Por: Livia Maria
Três dias após serem acordados com suas casas inundadas pelo rio Capibaribe, a comunidade B13, no bairro da Várzea, no Recife, agora encontra acolhimento e assistência nas salas de aula, no pátio e na cantina de uma escola do bairro que foi transformada em abrigo temporário.
No fim da tarde desta terça-feira (31), o número de mortes na região metropolitana da capital pernambucana subiu para 106, com 10 pessoas ainda desaparecidas. Coordenadores dos abrigos tentam garantir que os sobreviventes tenham acesso a alimentação e medicamentos e um espaço para dormir.
Responsável pelo abrigo improvisado na escola municipal Celia Arraes, Ana Beatriz da Silva diz que atualmente 75 pessoas estão no local, incluindo 19 crianças -o número total aumento na hora da refeição.
A maior parte de quem está ali mora a há décadas na região e relata ter passado por momentos de tensão por causa das chuvas. "Foi tão rápido, não deu tempo de levar nada. Eram 5h, já levantamos com todos gritando, juntamos o que deu e saímos de casa", conta Joselma Pereira de Lima, 44, que chegou na comunidade ainda criança.
Desde segunda-feira (30), dois recreadores infantis voluntários têm ido à escola pela manhã e à tarde para entreter as crianças, que tem acesso ao parquinho da escola. São três horas em cada turno ao lado dos pequenos moradores da B13, que se lembram dos brinquedos, livros escolares e outros pertences que perderam na enchente.
Nelson Roberto, 47, é um dos monitores e diz que uma das crianças fez um desenho do momento em que a água subiu em sua casa. "A gente pediu para eles desenharem e ela fez a cheia, fez o redemoinho da água com vários objetos. As águas, os móveis, os objetos saindo e depois disso ela colocou um arco-íris, como se fosse uma esperança", comenta.
"Desde ontem à tarde, a gente já percebeu que eles passaram a socializar mais, elas estão mais alegres, pensando em brincar e correr", diz.
Sem previsão concreta de quando poderão retornar às suas casas, os moradores têm encontrado no abrigo também um apoio da comunicade. "A gente ficou muito desesperado, porque não é brincadeira né? Mas aqui todos estão ajudando o outro e ficamos todos unidos até para limpar a lama da casa", diz Joelma.
Helena Maria da Conceição teve sua casa quase submersa, perdeu eletrodomésticos e outros objetos de valor, mas já faz planos sobre o que irá fazer para recuperar os bens.

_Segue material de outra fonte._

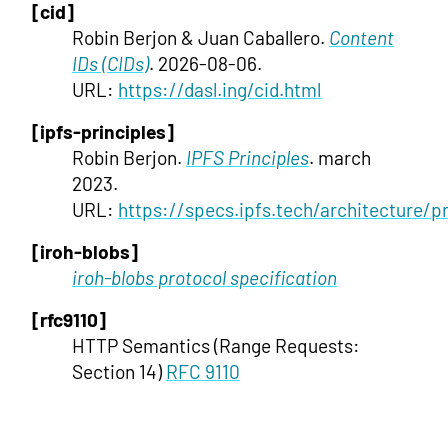
[cid]
Robin Berjon & Juan Caballero.
Content
IDs (CIDs)
. 2026-08-06.
URL:
https://dasl.ing/cid.html
[ipfs-principles]
Robin Berjon.
IPFS Principles
. march
2023.
URL:
https://specs.ipfs.tech/architecture/pr
[iroh-blobs]
iroh-blobs protocol specification
[rfc9110]
HTTP Semantics (Range Requests:
Section 14)
RFC 9110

"Eu perdi duas televisões agora, mas vou recomprar, se Deus quiser. Vou fazer muitas faxinas, minhas tranças e tapetes... Eu faço, vendo e compro minhas coisinhas", comenta.
Ela também afirma que quer recuperar as fotos dos filhos, de quem fala com orgulho, especialmente do mais velho, que cursa doutorado em biologia na UFPE (Universidade Federal de Pernambuco).
"A água acabou com a minha vida, quando eu vi minhas fotos, tudo acabou. Eu tinha os meus filhos aqui, com tanto orgulho, mas eu vou imprimir de novo", conta Helena.
Os abrigados no Celia Arraes têm também recebido apoio de ONGs, do município e de voluntários.
Nesta terça-feira (31), uma equipe da prefeitura estava no abrigo dando início ao processo para tirar novas vias dos documentos dos moradores da comunidade. Todos puderam recuperar suas certidões de nascimento, de casamento e documentos de identidades que foram perdidos na enchente.
Uma equipe médica também ganhou uma sala no Celia Arraes, onde atende a comunidade e faz encaminhamentos para unidades de saúde especializadas, caso necessário. Tanto adultos quanto crianças também estão sendo atendidos por uma equipe de psicólogos.